#### Task statement
Leaving out the pictures, retype exactly the lines from the one holding "augustus 2024" through the end of the material.

#### Input records
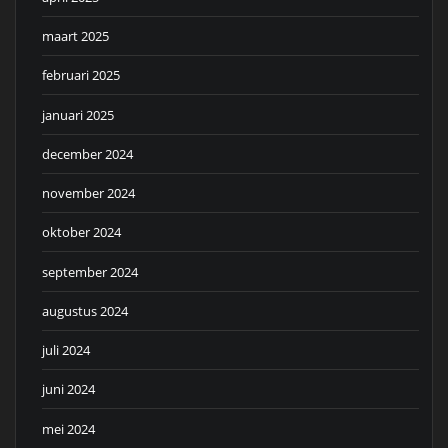
maart 2025
februari 2025
januari 2025
december 2024
november 2024
oktober 2024
september 2024
augustus 2024
juli 2024
juni 2024
mei 2024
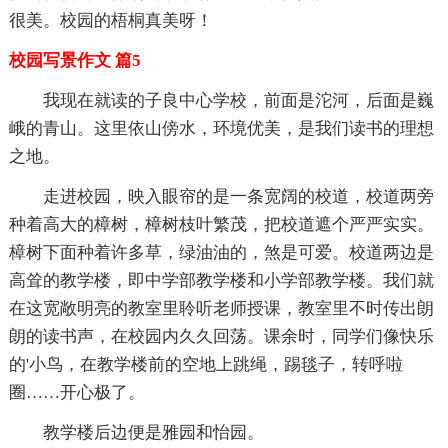
很美。校园的梧桐真美呀！
校园写景作文 篇5
我现在就读的子良中心学校，前面是沱河，后面是巍
峨的青山。这里依山傍水，环境优美，是我们读书的理想
之地。
走进校园，映入眼帘的是一条宽阔的校道，校道两旁
种着高大的樟树，樟树枝叶繁茂，把校道遮个严严实实。
樟树下面种着许多草，绿油油的，煞是可爱。校道两边是
高耸的教学楼，即中学部教学楼和小学部教学楼。我们就
在这宽敞明亮的教室里聆听老师授课，教室里不时传出朗
朗的读书声，在校园内久久回荡。课余时，同学们像快乐
的'小鸟，在教学楼前的空地上跳绳，踢毯子，转呼啦
圈……开心极了。
教学楼后边便是雅园和怡园。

#### Answer space
augustus 2024
juli 2024
juni 2024
mei 2024
很美。校园的梧桐真美呀！
校园写景作文 篇5
我现在就读的子良中心学校，前面是沱河，后面是巍
峨的青山。这里依山傍水，环境优美，是我们读书的理想
之地。
走进校园，映入眼帘的是一条宽阔的校道，校道两旁
种着高大的樟树，樟树枝叶繁茂，把校道遮个严严实实。
樟树下面种着许多草，绿油油的，煞是可爱。校道两边是
高耸的教学楼，即中学部教学楼和小学部教学楼。我们就
在这宽敞明亮的教室里聆听老师授课，教室里不时传出朗
朗的读书声，在校园内久久回荡。课余时，同学们像快乐
的'小鸟，在教学楼前的空地上跳绳，踢毯子，转呼啦
圈……开心极了。
教学楼后边便是雅园和怡园。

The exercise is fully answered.